DIRECTIONS >>
Restate, exactly as written, the entries below from the line that holds "Gil (282, 19)" through the line that holds "27,5 pollici (466, 502)". Pictures are not part of the copy.

SOURCE MATERIAL >>

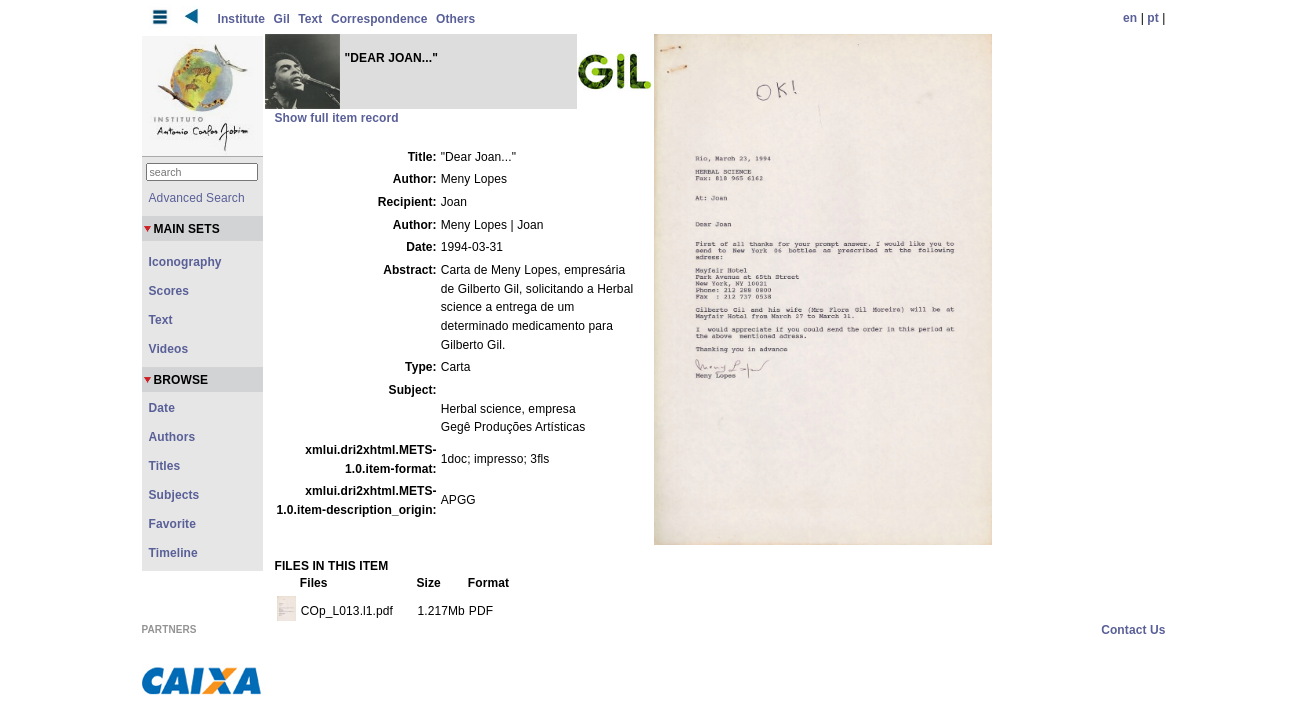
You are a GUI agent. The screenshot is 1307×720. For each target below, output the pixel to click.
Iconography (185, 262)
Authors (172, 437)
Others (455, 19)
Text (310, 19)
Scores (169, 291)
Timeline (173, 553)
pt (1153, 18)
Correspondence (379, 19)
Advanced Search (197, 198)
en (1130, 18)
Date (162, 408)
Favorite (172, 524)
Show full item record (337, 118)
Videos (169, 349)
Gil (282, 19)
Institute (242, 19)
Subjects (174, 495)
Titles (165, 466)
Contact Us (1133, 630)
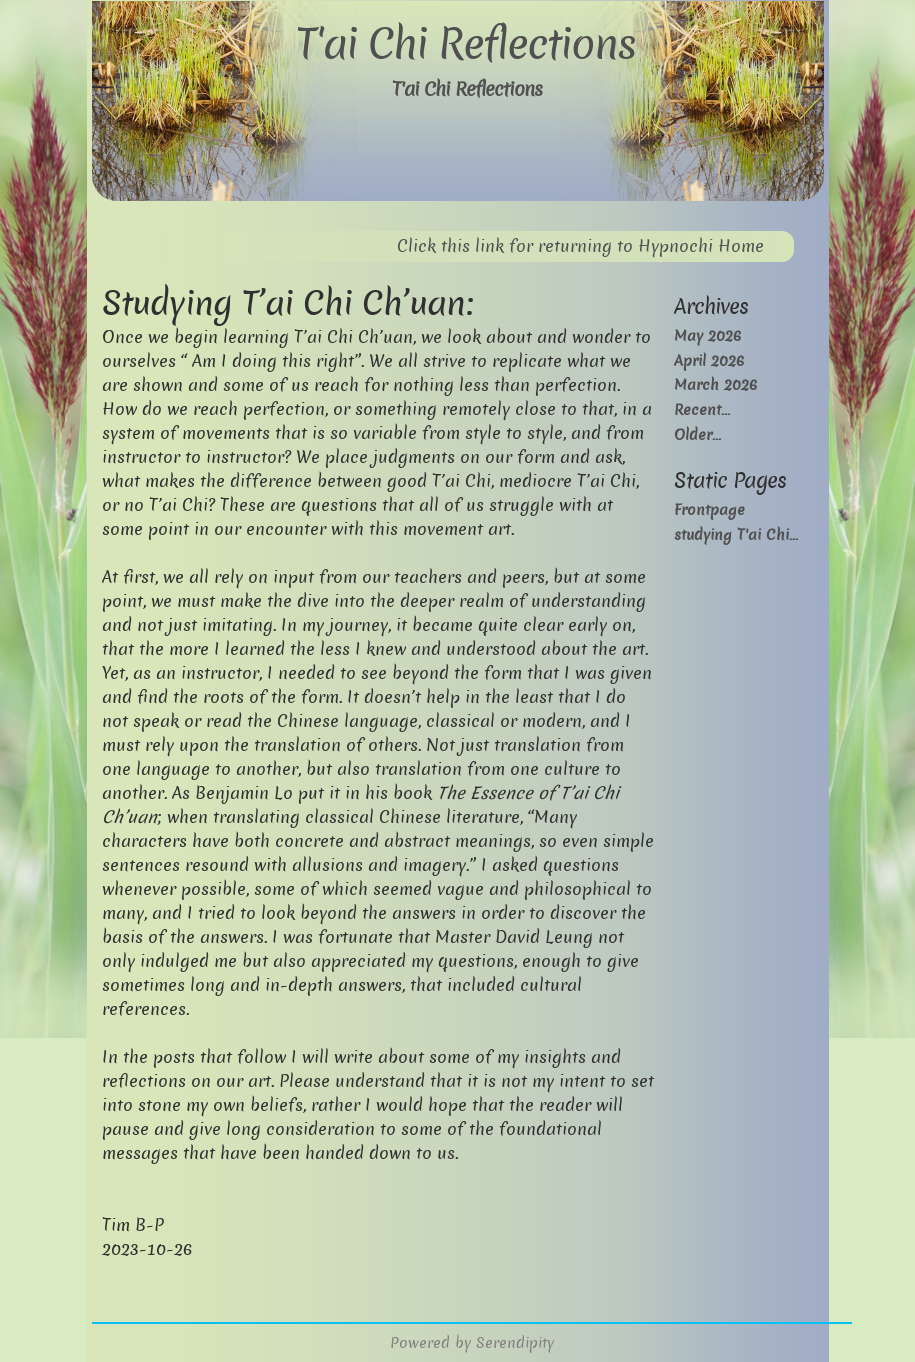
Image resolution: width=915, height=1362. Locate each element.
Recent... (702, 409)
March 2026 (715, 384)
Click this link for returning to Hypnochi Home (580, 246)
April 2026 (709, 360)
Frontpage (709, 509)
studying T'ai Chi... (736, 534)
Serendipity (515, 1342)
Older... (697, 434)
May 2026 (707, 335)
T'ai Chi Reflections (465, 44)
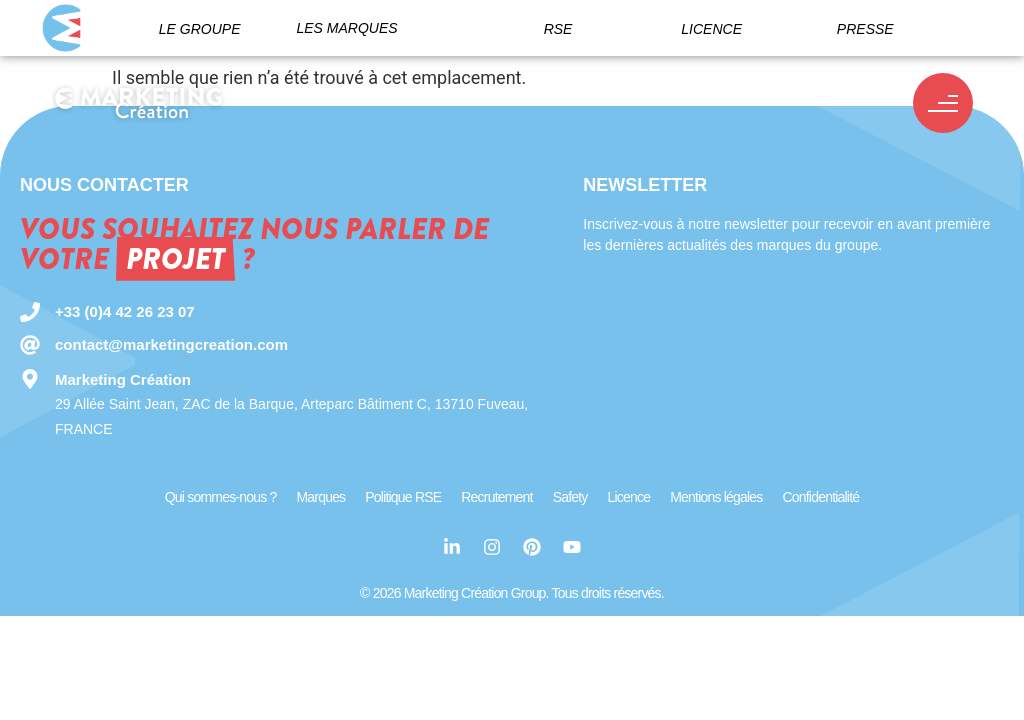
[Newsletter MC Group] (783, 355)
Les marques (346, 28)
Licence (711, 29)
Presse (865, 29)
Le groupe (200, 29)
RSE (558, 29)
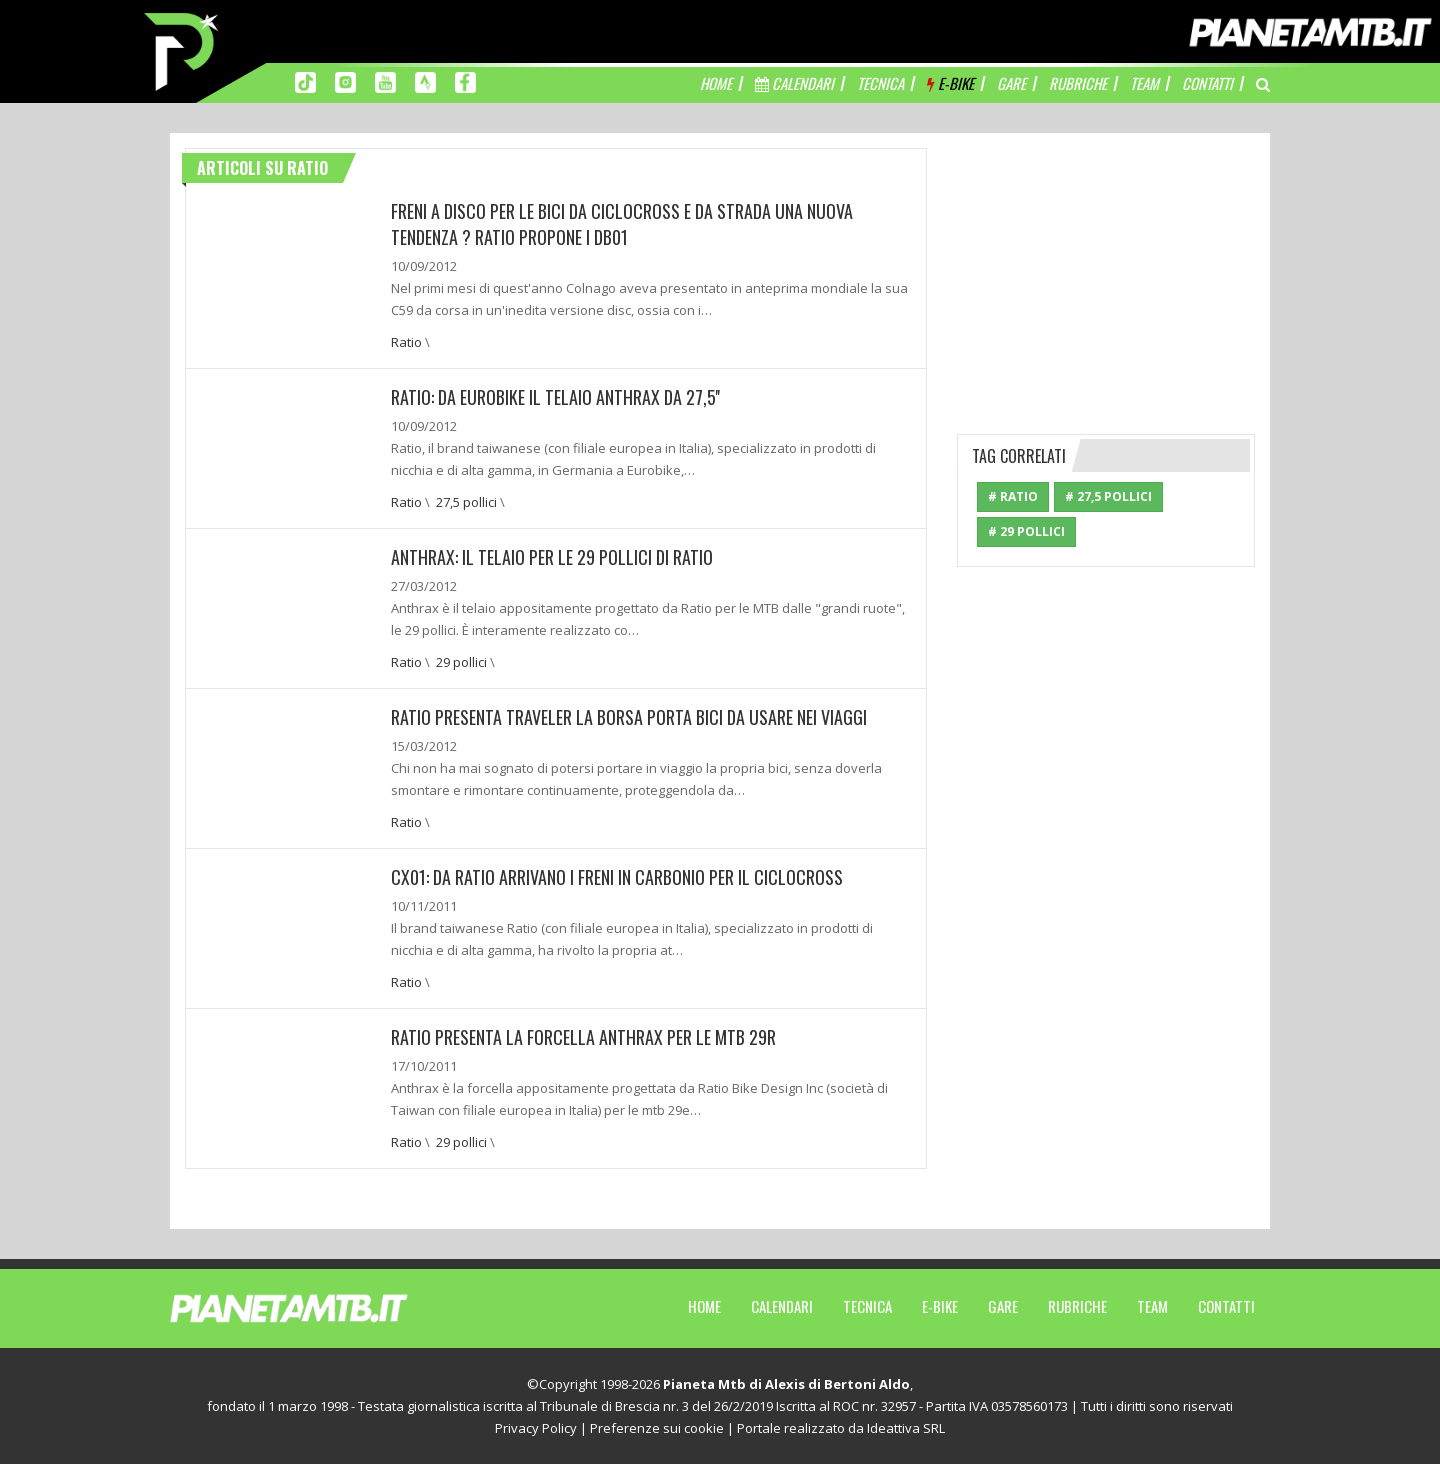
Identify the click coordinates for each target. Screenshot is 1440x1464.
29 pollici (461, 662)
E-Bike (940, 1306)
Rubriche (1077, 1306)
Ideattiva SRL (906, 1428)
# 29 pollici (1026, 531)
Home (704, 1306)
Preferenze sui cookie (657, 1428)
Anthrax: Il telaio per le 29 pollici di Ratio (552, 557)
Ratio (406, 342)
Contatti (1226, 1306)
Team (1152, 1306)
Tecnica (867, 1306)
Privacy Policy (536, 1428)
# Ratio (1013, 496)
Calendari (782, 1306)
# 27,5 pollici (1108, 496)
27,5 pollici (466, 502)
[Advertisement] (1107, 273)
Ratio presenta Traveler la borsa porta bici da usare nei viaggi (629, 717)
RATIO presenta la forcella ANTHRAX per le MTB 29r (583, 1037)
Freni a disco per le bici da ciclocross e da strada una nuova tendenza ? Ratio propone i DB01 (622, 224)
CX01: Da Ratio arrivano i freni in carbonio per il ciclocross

ANSWER >>
Gil (282, 19)
Institute (242, 19)
Subjects (174, 495)
Titles (165, 466)
Contact Us (1133, 630)
Image resolution: width=915, height=1362. Locate each element.
Recent... (702, 409)
March 2026 (715, 384)
Click this link for returning to Hypnochi Home (580, 246)
April 2026 (709, 360)
Frontpage (709, 509)
studying T'ai Chi... (736, 534)
Serendipity (515, 1342)
Older... (697, 434)
May 2026 (707, 335)
T'ai Chi Reflections (465, 44)
[Newsletter MC Group] (783, 355)
Les marques (346, 28)
Licence (711, 29)
Presse (865, 29)
Le groupe (200, 29)
RSE (558, 29)
Identify the click coordinates for each target. Screenshot is 1440x1464.
29 pollici (461, 662)
E-Bike (940, 1306)
Rubriche (1077, 1306)
Ideattiva SRL (906, 1428)
# 29 pollici (1026, 531)
Home (704, 1306)
Preferenze sui cookie (657, 1428)
Anthrax: Il telaio per le 29 pollici di Ratio (552, 557)
Ratio (406, 342)
Contatti (1226, 1306)
Team (1152, 1306)
Tecnica (867, 1306)
Privacy Policy (536, 1428)
# Ratio (1013, 496)
Calendari (782, 1306)
# 27,5 pollici (1108, 496)
27,5 pollici (466, 502)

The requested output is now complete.